━━━ Available data

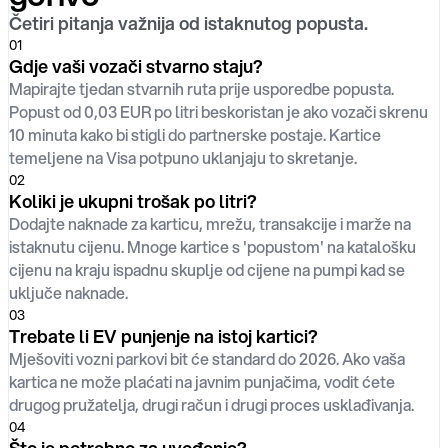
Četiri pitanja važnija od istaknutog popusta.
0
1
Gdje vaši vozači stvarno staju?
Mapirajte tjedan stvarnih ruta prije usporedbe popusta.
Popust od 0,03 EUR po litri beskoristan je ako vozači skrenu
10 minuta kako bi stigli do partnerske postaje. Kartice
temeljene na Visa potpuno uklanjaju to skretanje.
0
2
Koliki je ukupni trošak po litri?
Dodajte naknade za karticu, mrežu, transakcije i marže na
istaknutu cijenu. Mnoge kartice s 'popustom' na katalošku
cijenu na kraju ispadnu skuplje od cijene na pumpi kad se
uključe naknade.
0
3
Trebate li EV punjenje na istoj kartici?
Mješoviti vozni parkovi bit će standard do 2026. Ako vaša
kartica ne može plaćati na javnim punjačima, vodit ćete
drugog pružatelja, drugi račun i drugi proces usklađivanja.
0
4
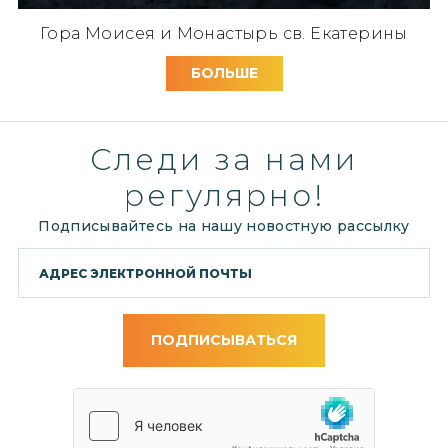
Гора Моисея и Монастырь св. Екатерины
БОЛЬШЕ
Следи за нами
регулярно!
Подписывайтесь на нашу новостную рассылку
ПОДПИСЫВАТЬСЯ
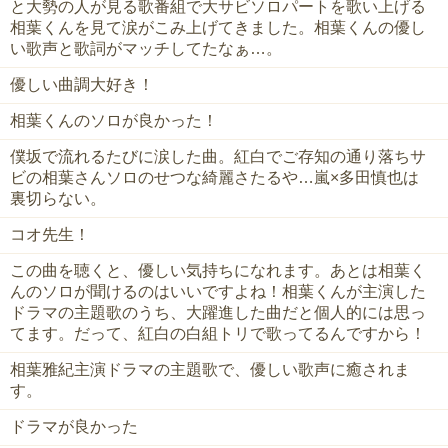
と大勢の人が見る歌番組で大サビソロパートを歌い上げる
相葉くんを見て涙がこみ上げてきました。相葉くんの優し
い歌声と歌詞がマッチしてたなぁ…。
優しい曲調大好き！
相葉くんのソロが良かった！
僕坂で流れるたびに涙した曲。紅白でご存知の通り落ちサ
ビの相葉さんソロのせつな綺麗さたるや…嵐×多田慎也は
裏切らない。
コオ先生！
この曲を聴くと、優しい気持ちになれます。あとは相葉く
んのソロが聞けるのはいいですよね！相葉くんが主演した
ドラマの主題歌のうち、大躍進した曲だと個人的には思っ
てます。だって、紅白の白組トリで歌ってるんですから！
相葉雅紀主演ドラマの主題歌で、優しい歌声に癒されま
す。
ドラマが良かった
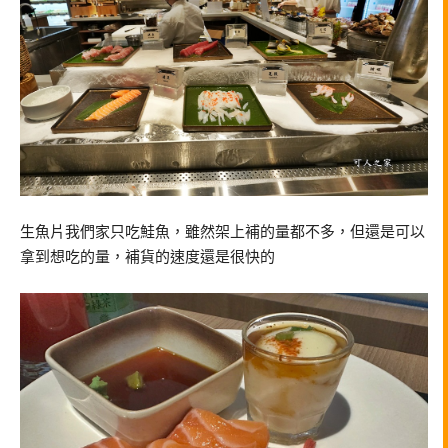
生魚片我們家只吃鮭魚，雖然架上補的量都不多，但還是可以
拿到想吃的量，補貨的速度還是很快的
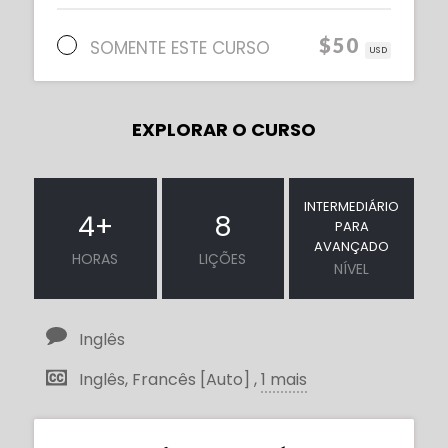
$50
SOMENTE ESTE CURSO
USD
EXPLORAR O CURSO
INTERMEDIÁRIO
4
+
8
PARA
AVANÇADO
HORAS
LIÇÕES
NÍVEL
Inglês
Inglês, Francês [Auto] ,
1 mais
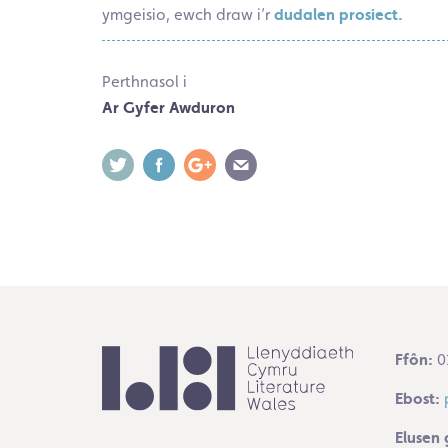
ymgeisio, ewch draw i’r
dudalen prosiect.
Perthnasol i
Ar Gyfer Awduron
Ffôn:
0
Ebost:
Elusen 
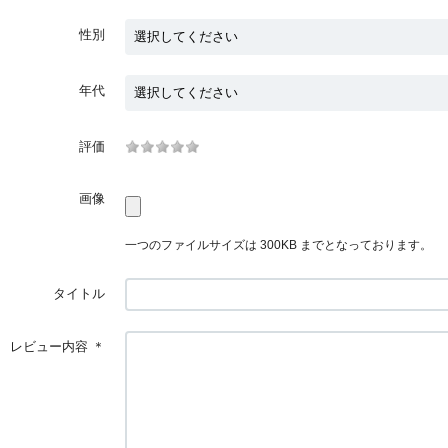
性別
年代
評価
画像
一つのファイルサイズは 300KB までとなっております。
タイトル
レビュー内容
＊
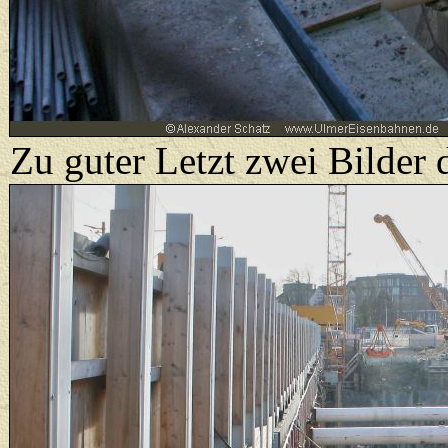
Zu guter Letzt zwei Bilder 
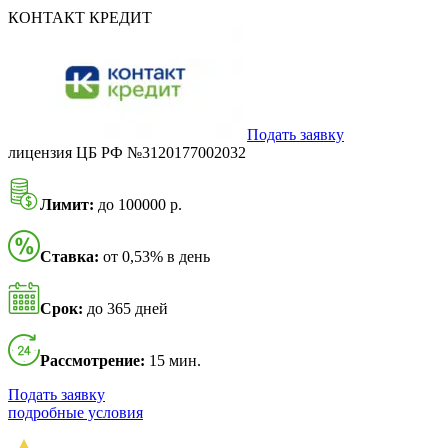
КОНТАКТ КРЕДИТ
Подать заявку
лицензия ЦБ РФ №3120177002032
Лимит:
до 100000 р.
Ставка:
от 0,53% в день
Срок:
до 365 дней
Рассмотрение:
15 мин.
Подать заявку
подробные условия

━━━━━━
━━━ Available data

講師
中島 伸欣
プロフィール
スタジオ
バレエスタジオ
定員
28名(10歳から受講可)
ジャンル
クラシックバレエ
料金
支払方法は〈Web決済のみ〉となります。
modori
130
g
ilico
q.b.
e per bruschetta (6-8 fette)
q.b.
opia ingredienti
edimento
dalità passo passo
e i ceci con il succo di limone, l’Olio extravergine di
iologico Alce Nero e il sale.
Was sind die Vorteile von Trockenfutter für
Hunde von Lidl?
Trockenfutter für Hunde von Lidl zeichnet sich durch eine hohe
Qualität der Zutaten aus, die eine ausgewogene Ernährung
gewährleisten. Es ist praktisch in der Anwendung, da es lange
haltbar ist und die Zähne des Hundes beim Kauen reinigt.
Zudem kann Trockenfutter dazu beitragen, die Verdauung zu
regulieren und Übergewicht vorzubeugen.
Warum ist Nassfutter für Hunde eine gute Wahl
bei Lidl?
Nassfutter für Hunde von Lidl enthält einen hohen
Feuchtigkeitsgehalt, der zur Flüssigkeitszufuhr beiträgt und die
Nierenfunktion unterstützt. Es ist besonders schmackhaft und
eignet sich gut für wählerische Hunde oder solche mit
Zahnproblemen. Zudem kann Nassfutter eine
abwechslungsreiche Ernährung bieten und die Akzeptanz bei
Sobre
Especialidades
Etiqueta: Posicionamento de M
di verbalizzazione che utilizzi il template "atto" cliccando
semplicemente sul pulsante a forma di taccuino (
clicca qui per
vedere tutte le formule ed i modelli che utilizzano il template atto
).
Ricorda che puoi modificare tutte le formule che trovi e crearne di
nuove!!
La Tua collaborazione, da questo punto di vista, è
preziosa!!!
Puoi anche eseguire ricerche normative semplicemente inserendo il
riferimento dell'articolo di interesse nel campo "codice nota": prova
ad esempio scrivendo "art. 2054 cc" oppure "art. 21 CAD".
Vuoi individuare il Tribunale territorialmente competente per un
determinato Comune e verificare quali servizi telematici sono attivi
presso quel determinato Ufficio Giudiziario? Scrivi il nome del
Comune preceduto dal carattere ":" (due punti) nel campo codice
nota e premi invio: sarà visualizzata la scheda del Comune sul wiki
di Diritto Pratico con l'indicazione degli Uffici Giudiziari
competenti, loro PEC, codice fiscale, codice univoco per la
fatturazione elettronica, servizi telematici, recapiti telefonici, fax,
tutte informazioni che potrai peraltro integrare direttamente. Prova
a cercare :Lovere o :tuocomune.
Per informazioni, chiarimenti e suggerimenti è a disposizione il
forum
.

━━━━━━

Exercise details =
Above this task is a listing with pictures in it. Retype only the lines from the one containing "Perthnasol i" through the one containing "подробные условия", both included, and not the pictures.

Solution to this task =
Perthnasol i
Ar Gyfer Awduron
Ffôn:
0
Ebost:
Elusen 
性別
年代
評価
画像
一つのファイルサイズは 300KB までとなっております。
タイトル
レビュー内容
＊
Zu guter Letzt zwei Bilder 
КОНТАКТ КРЕДИТ
Подать заявку
лицензия ЦБ РФ №3120177002032
Лимит:
до 100000 р.
Ставка:
от 0,53% в день
Срок:
до 365 дней
Рассмотрение:
15 мин.
Подать заявку
подробные условия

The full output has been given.